▸ **TASK STATEMENT**
Could you write out, exactly as they stand, only the lines in the listing below from the line with "Volg Slingeland" to the line with "دانلود مستقیم فیلم خارجی Zeroville", both ends included, without the pictures?

▸ **GIVEN RECORDS**

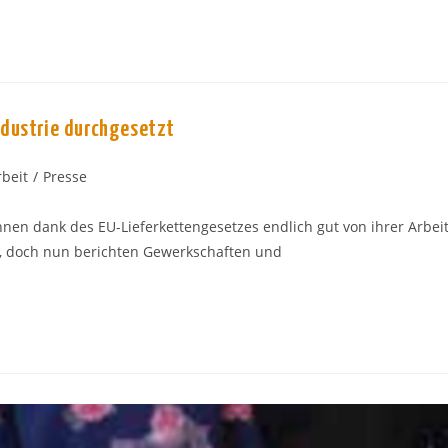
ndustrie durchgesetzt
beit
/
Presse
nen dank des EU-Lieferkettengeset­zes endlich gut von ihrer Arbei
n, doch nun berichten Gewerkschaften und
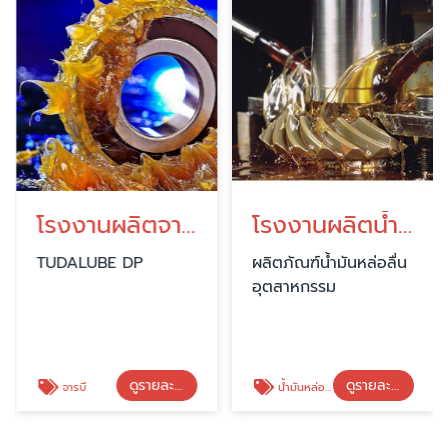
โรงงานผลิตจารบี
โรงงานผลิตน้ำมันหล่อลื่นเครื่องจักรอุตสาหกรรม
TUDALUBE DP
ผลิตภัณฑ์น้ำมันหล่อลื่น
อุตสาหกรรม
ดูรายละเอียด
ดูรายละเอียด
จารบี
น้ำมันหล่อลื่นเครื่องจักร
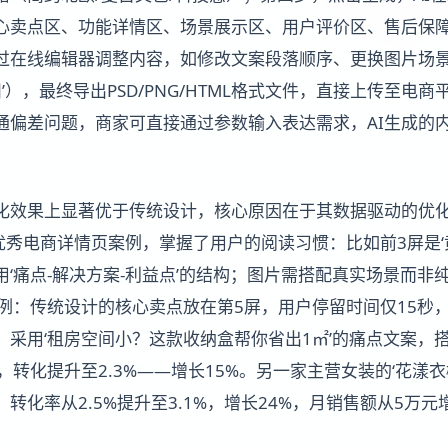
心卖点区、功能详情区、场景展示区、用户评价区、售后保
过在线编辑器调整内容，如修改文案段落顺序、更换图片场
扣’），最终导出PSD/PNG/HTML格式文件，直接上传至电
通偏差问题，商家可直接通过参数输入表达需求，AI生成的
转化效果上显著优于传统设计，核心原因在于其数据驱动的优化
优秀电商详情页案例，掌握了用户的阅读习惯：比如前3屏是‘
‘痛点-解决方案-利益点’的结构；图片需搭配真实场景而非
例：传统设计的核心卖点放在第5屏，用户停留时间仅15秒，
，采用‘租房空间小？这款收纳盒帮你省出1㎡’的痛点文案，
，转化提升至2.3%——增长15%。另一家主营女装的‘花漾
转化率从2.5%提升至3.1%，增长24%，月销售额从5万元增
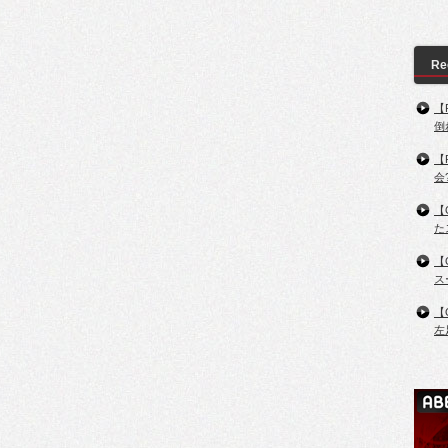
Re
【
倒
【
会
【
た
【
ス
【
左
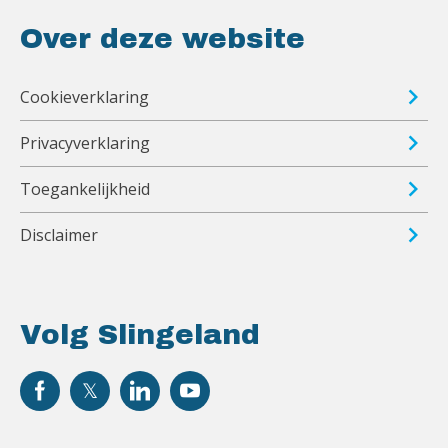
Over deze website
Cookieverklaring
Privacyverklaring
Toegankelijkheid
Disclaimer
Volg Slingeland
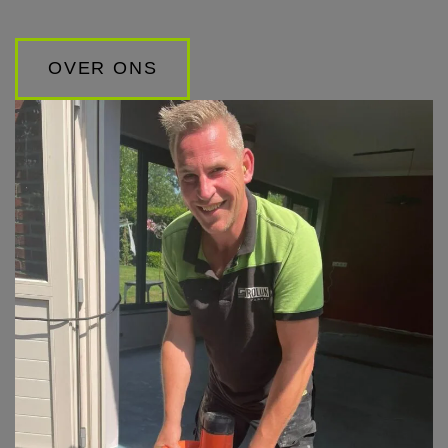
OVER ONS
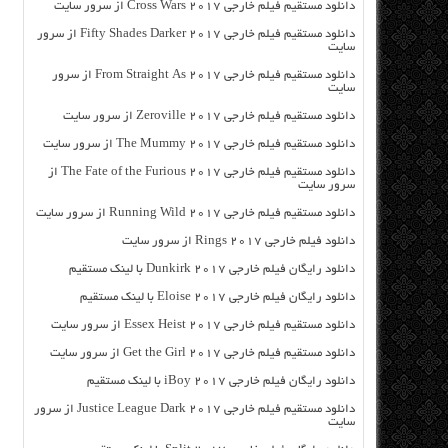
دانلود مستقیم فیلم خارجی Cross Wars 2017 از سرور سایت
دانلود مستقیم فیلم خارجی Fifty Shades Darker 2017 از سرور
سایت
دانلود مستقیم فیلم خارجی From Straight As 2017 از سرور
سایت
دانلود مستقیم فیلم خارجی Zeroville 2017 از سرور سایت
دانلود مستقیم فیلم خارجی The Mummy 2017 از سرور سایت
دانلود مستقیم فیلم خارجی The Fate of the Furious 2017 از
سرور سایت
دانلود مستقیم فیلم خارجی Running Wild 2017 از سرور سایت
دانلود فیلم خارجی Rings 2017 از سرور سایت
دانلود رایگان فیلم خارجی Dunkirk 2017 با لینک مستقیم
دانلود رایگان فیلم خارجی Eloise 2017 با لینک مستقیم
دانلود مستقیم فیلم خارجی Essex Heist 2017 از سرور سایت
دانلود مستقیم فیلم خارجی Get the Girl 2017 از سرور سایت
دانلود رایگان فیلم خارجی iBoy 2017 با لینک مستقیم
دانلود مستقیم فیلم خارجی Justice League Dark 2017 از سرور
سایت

▸ **RESULT BELOW**
Volg Slingeland
OVER ONS
دانلود مستقیم فیلم خارجی Cross Wars 2017 از سرور سایت
دانلود مستقیم فیلم خارجی Fifty Shades Darker 2017 از سرور
سایت
دانلود مستقیم فیلم خارجی From Straight As 2017 از سرور
سایت
دانلود مستقیم فیلم خارجی Zeroville 2017 از سرور سایت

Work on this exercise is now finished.